* [Assigned task] For each entry, restate it word for word while omitting any image it holds.

* [Data excerpts]
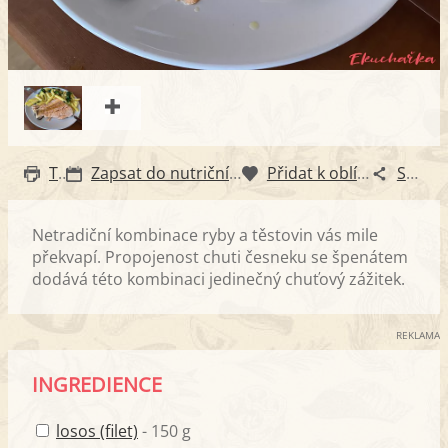
Tisk
Zapsat do nutričního diáře
Přidat k oblíbeným
Sdílet
Netradiční kombinace ryby a těstovin vás mile
překvapí. Propojenost chuti česneku se špenátem
dodává této kombinaci jedinečný chuťový zážitek.
REKLAMA
INGREDIENCE
losos (filet)
- 150 g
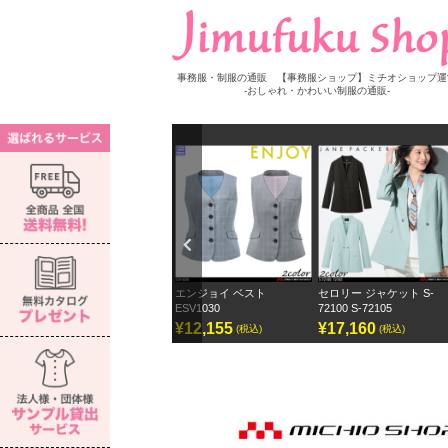
事務服・制服の通販 【事務服ショップ】ミチオショップ運
-おしゃれ・かわいい制服の通販-
Previ
ous
セロリー 長袖ブラウス S-
エンジョイ ベスト
セロリー ジャケット S-
セ
73272
ESV1030
72100 S-72105
ェ
¥7,150
¥12,155
¥17,160
¥
(税込)
(税込)
(税込)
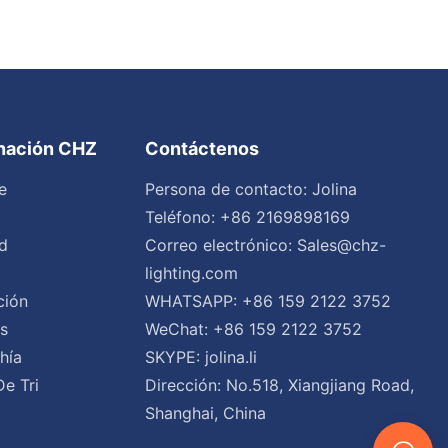
inación CHZ
Contáctenos
e
Persona de contacto: Jolina
Teléfono: +86 2169898169
d
Correo electrónico:
Sales@chz-
lighting.com
ción
WHATSAPP: +86 159 2122 3752
es
WeChat: +86 159 2122 3752
hía
SKYPE: jolina.li
De Tri
Dirección: No.518, Xiangjiang Road,
Shanghai, China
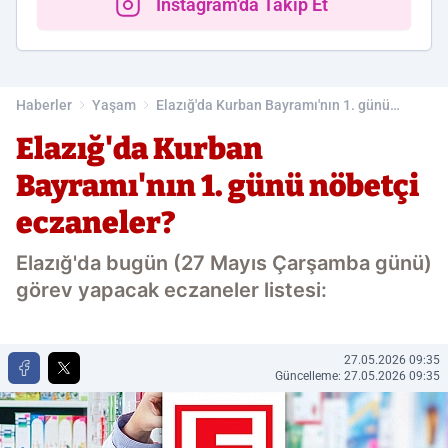
Instagram'da Takip Et
Haberler
Yaşam
Elazığ'da Kurban Bayramı'nın 1. günü
nöbetçi eczaneler?
Elazığ'da Kurban
Bayramı'nın 1. günü nöbetçi
eczaneler?
Elazığ'da bugün (27 Mayıs Çarşamba günü)
görev yapacak eczaneler listesi:
27.05.2026 09:35
Güncelleme: 27.05.2026 09:35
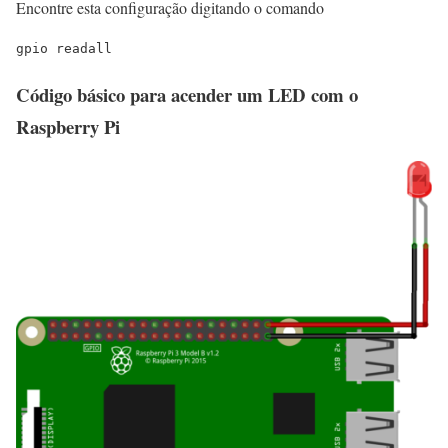
Encontre esta configuração digitando o comando
gpio readall
Código básico para acender um LED com o
Raspberry Pi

* [Response area]
Tisk
Zapsat do nutričního diáře
Přidat k oblíbeným
Sdílet
Netradiční kombinace ryby a těstovin vás mile
překvapí. Propojenost chuti česneku se špenátem
dodává této kombinaci jedinečný chuťový zážitek.
REKLAMA
INGREDIENCE
losos (filet)
- 150 g
事務服・制服の通販 【事務服ショップ】ミチオショップ運
-おしゃれ・かわいい制服の通販-
Previ
ous
セロリー 長袖ブラウス S-
エンジョイ ベスト
セロリー ジャケット S-
セ
73272
ESV1030
72100 S-72105
ェ
¥7,150
¥12,155
¥17,160
¥
(税込)
(税込)
(税込)
inación CHZ
Contáctenos
e
Persona de contacto: Jolina
Teléfono: +86 2169898169
d
Correo electrónico:
Sales@chz-
lighting.com
ción
WHATSAPP: +86 159 2122 3752
es
WeChat: +86 159 2122 3752
hía
SKYPE: jolina.li
De Tri
Dirección: No.518, Xiangjiang Road,
Shanghai, China
Instagram'da Takip Et
Haberler
Yaşam
Elazığ'da Kurban Bayramı'nın 1. günü
nöbetçi eczaneler?
Elazığ'da Kurban
Bayramı'nın 1. günü nöbetçi
eczaneler?
Elazığ'da bugün (27 Mayıs Çarşamba günü)
görev yapacak eczaneler listesi:
27.05.2026 09:35
Güncelleme: 27.05.2026 09:35
Encontre esta configuração digitando o comando
gpio readall
Código básico para acender um LED com o
Raspberry Pi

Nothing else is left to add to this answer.